→ **Problem description**
Within the entries below, find every line that has the string "Indigenous", then copy it.

→ **Listed records**
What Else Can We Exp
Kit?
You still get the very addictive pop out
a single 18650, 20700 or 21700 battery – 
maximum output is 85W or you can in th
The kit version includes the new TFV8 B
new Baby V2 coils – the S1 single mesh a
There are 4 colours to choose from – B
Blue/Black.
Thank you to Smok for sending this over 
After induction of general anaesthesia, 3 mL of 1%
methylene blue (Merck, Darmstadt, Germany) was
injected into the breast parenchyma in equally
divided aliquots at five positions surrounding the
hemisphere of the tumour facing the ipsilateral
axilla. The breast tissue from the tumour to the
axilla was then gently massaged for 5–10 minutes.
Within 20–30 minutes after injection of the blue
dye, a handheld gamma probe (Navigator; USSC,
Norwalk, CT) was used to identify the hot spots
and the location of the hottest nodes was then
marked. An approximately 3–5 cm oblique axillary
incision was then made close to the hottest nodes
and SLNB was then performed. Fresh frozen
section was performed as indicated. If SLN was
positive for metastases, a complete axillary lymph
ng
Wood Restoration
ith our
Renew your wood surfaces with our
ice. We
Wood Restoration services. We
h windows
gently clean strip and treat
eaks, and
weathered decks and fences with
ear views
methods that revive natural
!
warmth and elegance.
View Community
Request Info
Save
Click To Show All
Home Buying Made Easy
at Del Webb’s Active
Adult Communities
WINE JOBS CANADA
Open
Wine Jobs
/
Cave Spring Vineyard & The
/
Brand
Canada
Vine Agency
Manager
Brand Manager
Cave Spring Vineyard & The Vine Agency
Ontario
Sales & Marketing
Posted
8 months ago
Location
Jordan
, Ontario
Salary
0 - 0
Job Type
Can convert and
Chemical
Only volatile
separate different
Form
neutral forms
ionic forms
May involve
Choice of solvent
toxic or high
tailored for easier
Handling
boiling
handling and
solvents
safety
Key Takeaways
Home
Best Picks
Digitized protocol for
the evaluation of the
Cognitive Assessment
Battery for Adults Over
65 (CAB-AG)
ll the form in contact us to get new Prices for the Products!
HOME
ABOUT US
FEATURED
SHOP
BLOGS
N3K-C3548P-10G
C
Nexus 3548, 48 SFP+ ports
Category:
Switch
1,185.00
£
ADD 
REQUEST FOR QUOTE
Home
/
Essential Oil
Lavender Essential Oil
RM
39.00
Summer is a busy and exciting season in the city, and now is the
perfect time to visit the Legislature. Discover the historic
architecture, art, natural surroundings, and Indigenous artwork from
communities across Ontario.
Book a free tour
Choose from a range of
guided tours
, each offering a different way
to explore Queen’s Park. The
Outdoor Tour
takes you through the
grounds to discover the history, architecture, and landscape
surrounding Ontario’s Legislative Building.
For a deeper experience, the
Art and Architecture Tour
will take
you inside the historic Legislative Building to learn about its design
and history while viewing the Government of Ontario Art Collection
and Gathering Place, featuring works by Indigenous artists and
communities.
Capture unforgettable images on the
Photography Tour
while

→ **Output of the exercise**
architecture, art, natural surroundings, and Indigenous artwork from
and Gathering Place, featuring works by Indigenous artists and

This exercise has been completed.